Data section –
□ □ □ □ □

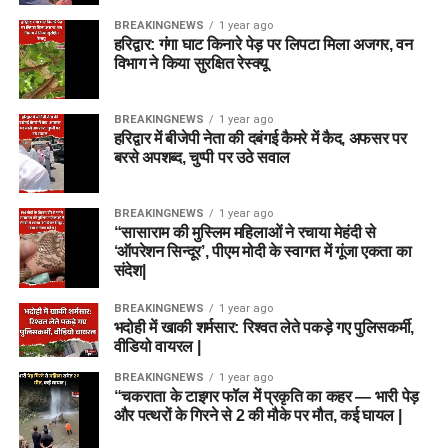
BREAKINGNEWS
1 year ago
हरिद्वार: गंगा घाट किनारे पेड़ पर लिपटा मिला अजगर, वन
विभाग ने किया सुरक्षित रेस्क्यू
BREAKINGNEWS
1 year ago
हरिद्वार में बीजेपी नेता की दबंगई कैमरे में कैद, अफसर पर
बरसे अपशब्द, चुप्पी पर उठे सवाल
BREAKINGNEWS
1 year ago
“सासाराम की मुस्लिम महिलाओं ने रचाया मेहंदी से
‘ऑपरेशन सिन्दूर’, पीएम मोदी के स्वागत में गूंजा एकता का
संदेश|
BREAKINGNEWS
1 year ago
भदोही में खाकी शर्मसार: रिश्वत लेते पकड़े गए पुलिसकर्मी,
वीडियो वायरल |
BREAKINGNEWS
1 year ago
“चकराता के टाइगर फॉल में प्रकृति का कहर — भारी पेड़
और पत्थरों के गिरने से 2 की मौके पर मौत, कई घायल |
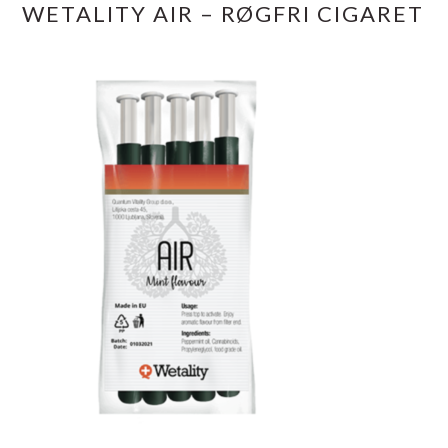
WETALITY AIR – RØGFRI CIGARET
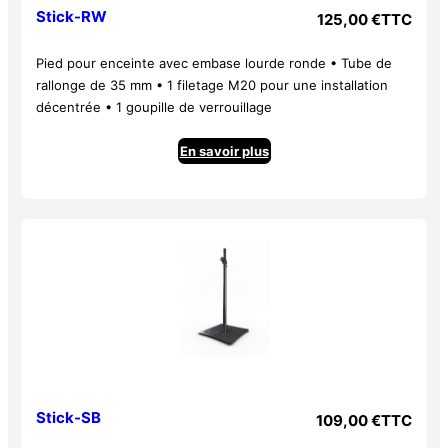
Stick-RW
125,00
€
TTC
Pied pour enceinte avec embase lourde ronde • Tube de
rallonge de 35 mm • 1 filetage M20 pour une installation
décentrée • 1 goupille de verrouillage
En savoir plus
Stick-SB
109,00
€
TTC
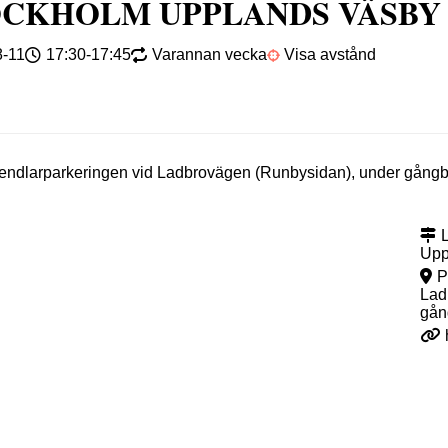
OCKHOLM UPPLANDS VÄSBY
8-11
17:30-17:45
Varannan vecka
Visa avstånd
endlarparkeringen vid Ladbrovägen (Runbysidan), under gångbr
Upp
P
Lad
gån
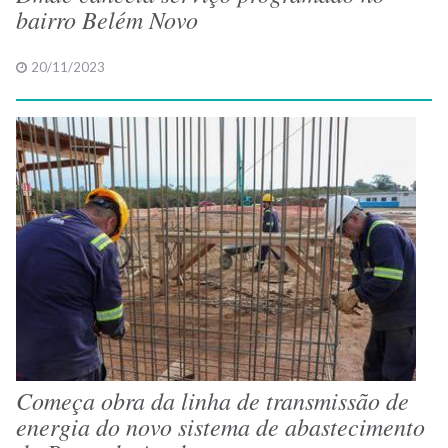
bairro Belém Novo
20/11/2023
Começa obra da linha de transmissão de
energia do novo sistema de abastecimento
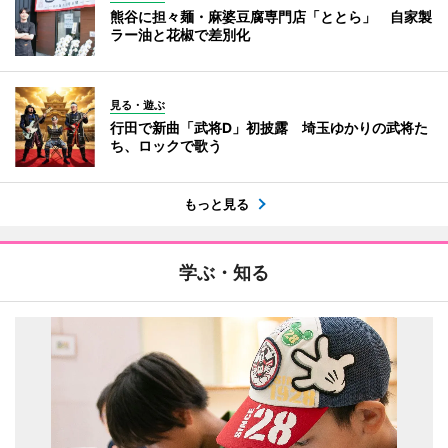
熊谷に担々麺・麻婆豆腐専門店「ととら」 自家製
ラー油と花椒で差別化
見る・遊ぶ
行田で新曲「武将D」初披露 埼玉ゆかりの武将た
ち、ロックで歌う
もっと見る
学ぶ・知る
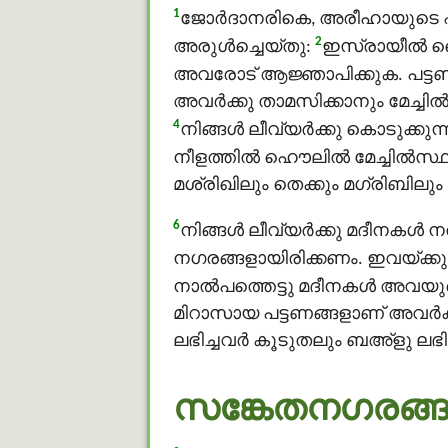
1
ജോര്‍ദാനരികെ, അരീഹായുടെ എ
2
അരുൾച്ചെയ്തു:
ഇസ്രായീല്‍ ഖൌ
അവരോട് ആജ്ഞാപിക്കുക. പട്ടണങ
അവര്‍ക്കു താമസിക്കാനും മേച്ചി
4
നിങ്ങള്‍ ലീവ്യര്‍ക്കു കൊടുക്കു
നീളത്തില്‍ ഹൌലിൽ മേച്ചില്‍സ്ഥ
മശ്രിഖിലും തെക്കും മഗ്രിബിലും 
6
നിങ്ങള്‍ ലീവ്യര്‍ക്കു മദീനകള
നഗരങ്ങളായിരിക്കണം. ഇവയ്ക്കു
നാല്‍പത്തെട്ടു മദീനകള്‍ അവയുട
മിറാസായ പട്ടണങ്ങളാണ് അവര്‍ക്
ലഭിച്ചവര്‍ കൂടുതലും ബഅ്ളു ലഭിച
സങ്കേതനഗരങ്ങള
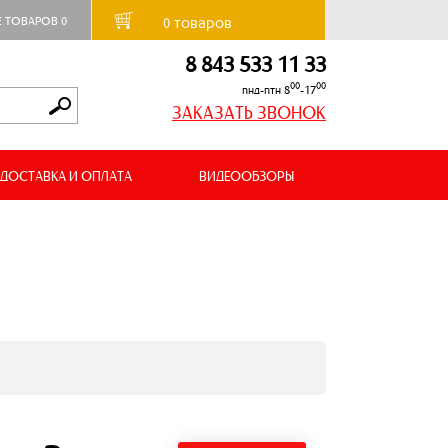
товаров
Е ТОВАРОВ
0
0
8 843 533 11 33
00
00
пнд-птн 8
-17
ЗАКАЗАТЬ ЗВОНОК
ДОСТАВКА И ОПЛАТА
ВИДЕООБЗОРЫ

□ □ □ □ □

The output must match, line for line, the span from the line containing "അവര്‍ക്കു താമസിക്കാനും മേച്ചി" through the end of the data, with the pictures removed.

അവര്‍ക്കു താമസിക്കാനും മേച്ചി
4
നിങ്ങള്‍ ലീവ്യര്‍ക്കു കൊടുക്കു
നീളത്തില്‍ ഹൌലിൽ മേച്ചില്‍സ്ഥ
മശ്രിഖിലും തെക്കും മഗ്രിബിലും 
6
നിങ്ങള്‍ ലീവ്യര്‍ക്കു മദീനകള
നഗരങ്ങളായിരിക്കണം. ഇവയ്ക്കു
നാല്‍പത്തെട്ടു മദീനകള്‍ അവയുട
മിറാസായ പട്ടണങ്ങളാണ് അവര്‍ക്
ലഭിച്ചവര്‍ കൂടുതലും ബഅ്ളു ലഭിച
സങ്കേതനഗരങ്ങള
товаров
Е ТОВАРОВ
0
0
8 843 533 11 33
00
00
пнд-птн 8
-17
ЗАКАЗАТЬ ЗВОНОК
ДОСТАВКА И ОПЛАТА
ВИДЕООБЗОРЫ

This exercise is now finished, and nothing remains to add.